--- TASK BRIEF ---
Look through the entries below and count the lines that contain "MODIS". Reply with that number only.

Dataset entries
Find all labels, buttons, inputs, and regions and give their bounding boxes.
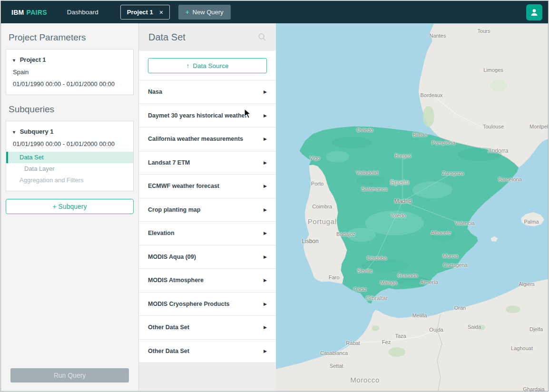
user-icon [530, 8, 539, 16]
dataset-row[interactable]: MODIS Aqua (09) ▶ [139, 245, 276, 269]
dataset-list: Nasa ▶ Daymet 30 years historical weathe… [139, 80, 276, 363]
dataset-row-label: California weather measurements [148, 136, 243, 142]
search-icon[interactable] [258, 33, 266, 41]
project-name: Project 1 [20, 56, 46, 63]
tab-label: Project 1 [127, 9, 153, 16]
upload-arrow-icon: ↑ [186, 62, 190, 69]
subquery-card[interactable]: ▾ Subquery 1 01/01/1990 00:00 - 01/01/20… [6, 121, 134, 191]
data-source-button[interactable]: ↑ Data Source [148, 58, 267, 73]
chevron-right-icon: ▶ [264, 184, 267, 188]
map-panel[interactable]: NantesToursLimogesBordeauxToulouseMontpe… [276, 23, 548, 391]
add-subquery-label: Subquery [59, 203, 87, 210]
step-data-layer[interactable]: Data Layer [6, 163, 133, 175]
top-navbar: IBMPAIRS Dashboard Project 1 × + New Que… [1, 1, 548, 23]
chevron-right-icon: ▶ [264, 302, 267, 306]
dataset-row[interactable]: Landsat 7 ETM ▶ [139, 151, 276, 175]
dataset-row-label: MODIS Aqua (09) [148, 254, 196, 260]
project-date-range: 01/01/1990 00:00 - 01/01/2000 00:00 [6, 78, 133, 90]
dataset-row-label: Daymet 30 years historical weather [148, 112, 247, 119]
caret-down-icon: ▾ [13, 58, 15, 63]
caret-down-icon: ▾ [13, 129, 15, 135]
project-card[interactable]: ▾ Project 1 Spain 01/01/1990 00:00 - 01/… [6, 49, 134, 95]
chevron-right-icon: ▶ [264, 137, 267, 141]
subquery-date-range: 01/01/1990 00:00 - 01/01/2000 00:00 [6, 138, 133, 150]
dataset-row-label: MODIS Cryosphere Products [148, 301, 230, 307]
dataset-row[interactable]: Other Data Set ▶ [139, 315, 276, 339]
chevron-right-icon: ▶ [264, 113, 267, 118]
app-window: IBMPAIRS Dashboard Project 1 × + New Que… [0, 0, 549, 392]
sidebar-title: Project Parameters [1, 23, 138, 49]
chevron-right-icon: ▶ [264, 231, 267, 235]
brand-logo[interactable]: IBMPAIRS [11, 9, 47, 16]
subqueries-title: Subqueries [1, 95, 138, 121]
dataset-row[interactable]: Elevation ▶ [139, 221, 276, 245]
dataset-panel: Data Set ↑ Data Source Nasa ▶ Daymet 30 … [139, 23, 276, 391]
project-sidebar: Project Parameters ▾ Project 1 Spain 01/… [1, 23, 139, 391]
chevron-right-icon: ▶ [264, 325, 267, 330]
dataset-row[interactable]: ECMWF weather forecast ▶ [139, 174, 276, 198]
close-icon[interactable]: × [159, 10, 163, 15]
dataset-panel-header: Data Set [139, 23, 276, 51]
project-region: Spain [6, 66, 133, 78]
new-query-button[interactable]: + New Query [178, 5, 231, 20]
plus-icon: + [186, 9, 189, 16]
tab-project-1[interactable]: Project 1 × [120, 5, 170, 20]
dataset-row-label: MODIS Atmosphere [148, 277, 204, 284]
run-query-button[interactable]: Run Query [10, 368, 129, 382]
dataset-row[interactable]: MODIS Cryosphere Products ▶ [139, 292, 276, 316]
project-card-header[interactable]: ▾ Project 1 [6, 54, 133, 66]
chevron-right-icon: ▶ [264, 255, 267, 259]
dataset-row[interactable]: MODIS Atmosphere ▶ [139, 268, 276, 292]
chevron-right-icon: ▶ [264, 207, 267, 212]
add-subquery-button[interactable]: + Subquery [6, 199, 134, 214]
nav-item-dashboard[interactable]: Dashboard [67, 9, 98, 16]
dataset-row[interactable]: Daymet 30 years historical weather ▶ [139, 104, 276, 127]
dataset-panel-title: Data Set [148, 32, 186, 43]
subquery-steps: Data Set Data Layer Aggregation and Filt… [6, 152, 133, 186]
chevron-right-icon: ▶ [264, 278, 267, 283]
step-data-set[interactable]: Data Set [6, 152, 133, 163]
data-source-area: ↑ Data Source [139, 51, 276, 80]
dataset-row-label: Other Data Set [148, 348, 189, 354]
user-avatar-button[interactable] [526, 4, 542, 20]
subquery-card-header[interactable]: ▾ Subquery 1 [6, 126, 133, 138]
dataset-row-label: Elevation [148, 230, 175, 236]
brand-ibm: IBM [11, 9, 24, 16]
subquery-name: Subquery 1 [20, 128, 54, 135]
chevron-right-icon: ▶ [264, 89, 267, 94]
chevron-right-icon: ▶ [264, 349, 267, 353]
new-query-label: New Query [193, 9, 224, 16]
dataset-row[interactable]: California weather measurements ▶ [139, 127, 276, 151]
dataset-row-label: Other Data Set [148, 324, 189, 331]
plus-icon: + [52, 203, 56, 210]
data-source-label: Data Source [193, 62, 228, 69]
dataset-row[interactable]: Nasa ▶ [139, 80, 276, 104]
step-aggregation-filters[interactable]: Aggregation and Filters [6, 175, 133, 186]
dataset-row-label: Landsat 7 ETM [148, 159, 190, 166]
dataset-row[interactable]: Crop planting map ▶ [139, 198, 276, 222]
brand-pairs: PAIRS [27, 9, 47, 16]
dataset-row-label: ECMWF weather forecast [148, 183, 219, 189]
map-graphic [276, 23, 548, 391]
dataset-row-label: Nasa [148, 88, 162, 95]
dataset-row-label: Crop planting map [148, 206, 200, 213]
dataset-row[interactable]: Other Data Set ▶ [139, 339, 276, 363]
chevron-right-icon: ▶ [264, 160, 267, 165]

--- TASK RESPONSE ---
6